Eine Abgrenzung nach den genannten Kriterien in der Praxis enthält – selbstredend – erhebliche Wertungsspielräume, weshalb für den Auftraggeber von Freiberuflern Rechtsunsicherheiten entstehen können. Auf die Bezeichnung eines Vertrages und den Willen der Vertragsparteien kommt es dabei im Übrigen nicht an. Für die Gerichte ist allein von Bedeutung, wie das Vertragsverhältnis tatsächlich ausgeführt wird.

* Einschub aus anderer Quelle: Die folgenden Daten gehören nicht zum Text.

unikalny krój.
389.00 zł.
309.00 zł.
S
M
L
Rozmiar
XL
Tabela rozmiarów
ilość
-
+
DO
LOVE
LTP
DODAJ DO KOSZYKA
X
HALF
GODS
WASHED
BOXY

Rechtsfolgen einer Scheinselbstständigkeit
Wenn ein Freiberufler nachträglich gerichtlich als Arbeitnehmer qualifiziert wird, hat dies weitreichende Konsequenzen. Sozialabgaben sind rückwirkend zu entrichten und Honorarzahlungen können unter Umständen teilweise zurückgefordert werden, da freie Mitarbeiter in der Regel höhere Honorare erzielen als sozialversicherungspflichtig Beschäftigte. Zudem kann der vermeintliche Freiberufler eine Weiterbeschäftigung als Arbeitnehmer fordern und genießt möglicherweise sogar Kündigungsschutz.

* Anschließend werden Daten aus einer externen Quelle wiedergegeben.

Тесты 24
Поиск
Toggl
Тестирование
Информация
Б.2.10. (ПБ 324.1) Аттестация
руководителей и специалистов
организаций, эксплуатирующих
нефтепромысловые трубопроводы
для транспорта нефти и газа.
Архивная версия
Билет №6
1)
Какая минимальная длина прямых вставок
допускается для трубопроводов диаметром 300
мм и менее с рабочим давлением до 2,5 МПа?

Der Bundesgerichtshof hat erst mit einer jüngeren Entscheidung aus dem Jahr 2023 bestätigt, dass ein Arbeitgeber durch die Beschäftigung von Scheinselbstständigen den Straftatbestand des „Vorenthaltens von Arbeitsentgelt“ aus § 266a StGB verwirklichen kann.
Vermeidungsstrategien
Bei der tatsächlichen Durchführung der Vertragsverhältnisse mit freien Mitarbeitern sollte vermieden werden, dass durch eine Einbindung in die betrieblichen Abläufe und konkrete Vorgaben zur Tätigkeit Indizien für eine Arbeitnehmereigenschaft geschaffen werden. Auf vertraglicher Ebene können Unternehmer, die Freiberufler beschäftigen, Schutzmechanismen implementieren – etwa durch die Vereinbarung bestimmter Verpflichtungen des freien Mitarbeiters.

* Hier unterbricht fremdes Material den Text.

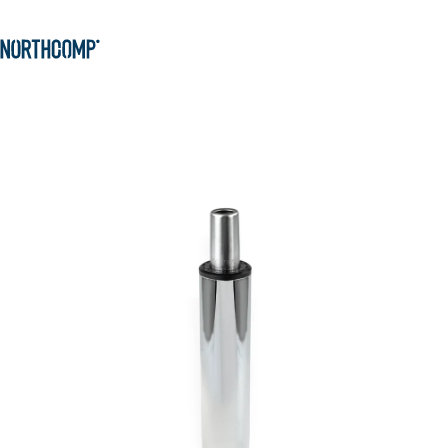
Produkte & Lösungen
Zum Hauptinhalt springen
Zur Navigation springen
Unternehmen
Sprache auswählen
DE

Sofern freie Mitarbeiter ihre Tätigkeiten über eine zu diesem Zwecke gegründete Ein-Personen-Kapitalgesellschaft erbringen, ist dadurch nach jüngster Rechtsprechung des Bundessozialgerichtes die Sozialversicherungspflicht für Auftraggeber nicht ausgeschlossen. Die Gründung einer Ein-Personen-Kapitalgesellschaft ist daher zur Vermeidung einer Scheinselbstständigkeit ungeeignet.
In Zweifelsfällen können sogenannte
Clearingstellen der Rentenversicherung angefragt werden – eine gerichtliche Feststellung ist damit aber noch nicht vorweggenommen.